Действительно, честолюбие крестьянского сына – а в большинстве случаев ими и были по своему происхождению священники – вполне удовлетворялось руководством приходом и доверием его паствы. Тем временем здесь подросло новое поколение, получившее лучшее образование в менее беспокойные времена, обладавшее большим чувством пропорции в мыслях и утонченностью а языке, которое скоро должно было открыто вступить, в качестве «умеренных», в ссору с более пожилыми людьми.
Пресвитерианская церковная сессия светских старейшин, полных самомнения, действуя совместно со священниками, вмешивалась во все вопросы повседневной жизни прихожан. Неделя за неделей церковная сессия и высшая курия пресвитерианской церкви судили уличенных в ругани, клевете, ссорах, нарушениях воскресного отдыха, колдовстве и сексуальных преступлениях. Некоторые из этих расследований и приговоров проводились правильно и были так же полезны, как если бы велись обычными судьями в Англии. Другие были невыносимо несправедливыми; были, например, случаи, когда женщину обвиняли за ношение ведра в постный день, а краудера – за игру на крауде [54]в христианский праздник. Изменника или прелюбодея любого пола усаживали на позорный стул в церкви на потеху молодым прихожанам для сурового осуждения порока более почтенными и для беззастенчивых обвинений со стороны священника, повторявшихся иногда 6, 10 или 12 праздничных дней подряд. Часто в церкви выстраивался длинный ряд «согрешивших», а «позорные мантии», в которые их при этом одевали, приходилось вследствие их постоянного использования частенько обновлять. Чтобы избежать этого мучительного унижения, бедные девушки часто вынуждены были скрывать свою беременность, а иногда и умерщвлять ребенка. Тайный совет постоянно имел дело в таких случаях с вопросом о смягчении наказания или, напротив, о принятии более суровых мер.
Такая деятельность церковной сессии и пресвитерии поддерживалась общественным мнением, иначе она не могла бы на столь большой срок пережить исчезновение подобной церковной юрисдикции в Англии. Но эта деятельность вызывала у многих и глубокое негодование, особенно среди высших классов. Правда, в судебных делах, касавшихся джентри, часто допускалась замена наказания штрафом.
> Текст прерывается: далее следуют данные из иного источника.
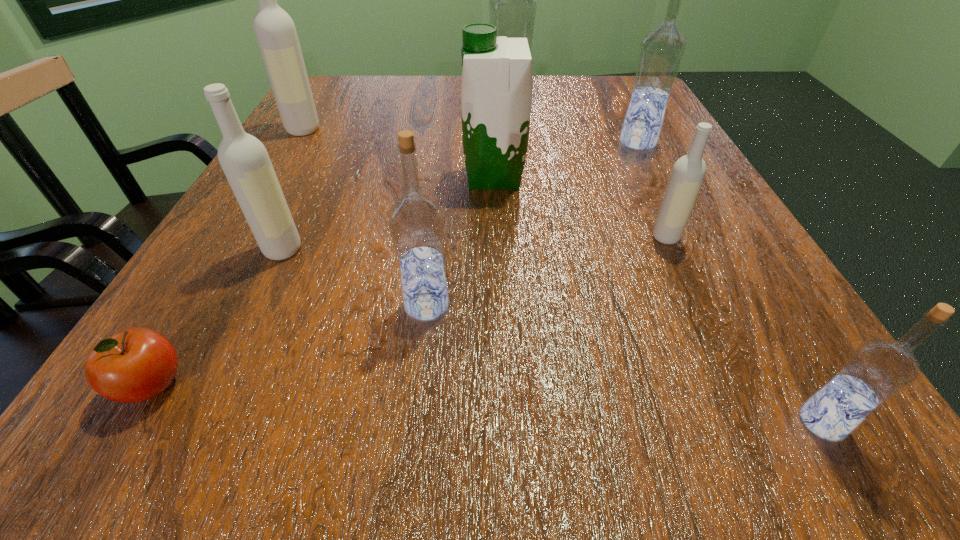 Find the location of a particular element. object at the near left corner is located at coordinates (137, 364).

Identify the location of object present at the near right corner. (877, 370).

I want to click on blank space at the far edge, so click(x=580, y=97).

Where is `vacant space at the left edge`? The height and width of the screenshot is (540, 960). vacant space at the left edge is located at coordinates (195, 291).

Locate an element on the screen. free space at the right edge is located at coordinates (611, 164).

Image resolution: width=960 pixels, height=540 pixels. In the image, there is a desktop. Find the location of `vacant space at the far left corner`. vacant space at the far left corner is located at coordinates (321, 77).

Where is `vacant space at the near left corner`? The height and width of the screenshot is (540, 960). vacant space at the near left corner is located at coordinates (192, 437).

Find the location of a particular element. The width and height of the screenshot is (960, 540). vacant space at the far right corner is located at coordinates (589, 86).

The height and width of the screenshot is (540, 960). I want to click on free area in between the third smallest blue vodka and the second smallest white vodka, so click(460, 196).

This screenshot has height=540, width=960. I want to click on vacant area between the second biggest blue vodka and the soya milk, so click(566, 160). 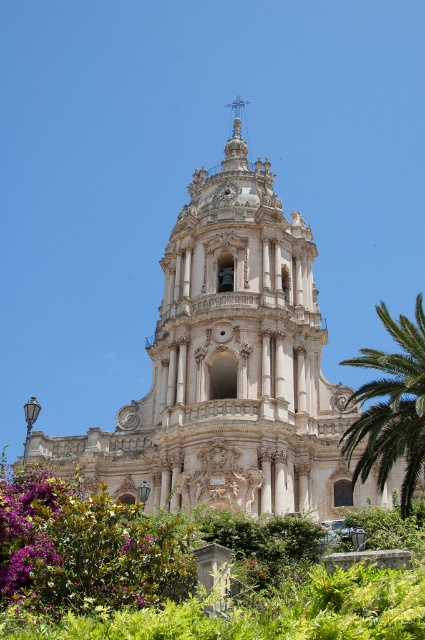 Question: Which of the following is the farthest from the observer?

Choices:
 (A) (382, 456)
 (B) (227, 458)

Answer: (B)

Question: Does white stone church at center appear over green leafy palm at right?

Choices:
 (A) yes
 (B) no

Answer: (A)

Question: Can you confirm if white stone church at center is positioned to the right of green leafy palm at right?

Choices:
 (A) no
 (B) yes

Answer: (A)

Question: Which object appears closest to the camera in this image?

Choices:
 (A) green leafy palm at right
 (B) white stone church at center

Answer: (A)

Question: Can you confirm if white stone church at center is positioned to the left of green leafy palm at right?

Choices:
 (A) yes
 (B) no

Answer: (A)

Question: Which object appears farthest from the camera in this image?

Choices:
 (A) green leafy palm at right
 (B) white stone church at center

Answer: (B) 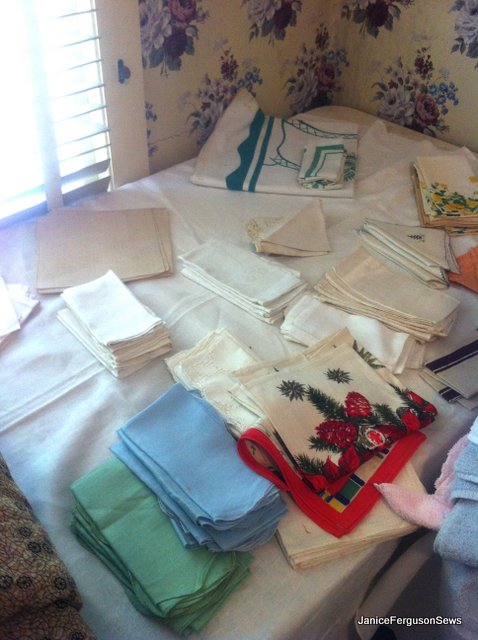 Image resolution: width=478 pixels, height=640 pixels. I want to click on tablecloth, so click(x=269, y=594), click(x=46, y=429).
Но даже при таком смягчении право осуществлять свою юрисдикцию в вопросах поведения, присвоенное низкорожденными старейшинами и духовенством, было оскорблением для гордых семей лэрдов и знати; это было основной причиной приверженности к епископальной религии и якобитской политике для многих, кто в других отношениях не имел никаких жалоб на богослужение и доктрины пресвитерианской церкви. Антиклерикализм усиливал якобитов в Шотландии так же, как он усиливал вигов в Англии. Однако нужно помнить, что позорный стул и юрисдикция церковной сессии сохранялись даже во времена епископальной церкви Карла II и не исчезали в тех многочисленных приходах, которые все еще управлялись епископальными священниками.
В общем епископальная, или якобитская, партия больше зависела от поддержки высшего класса, чем пресвитериане, или виги. У более суровых последователей Нокса, вероятно, должна была быть более демократическая доктрина и практика. Столкновение происходило при назначении священников, так как ревностные пресвитериане требовали, чтобы это делали прихожане, как на основании религиозной доктрины о назначении священников, так и потому, что пресвитерианизм частных патронов, претендовавших на право назначать священников, часто вызывал сомнения.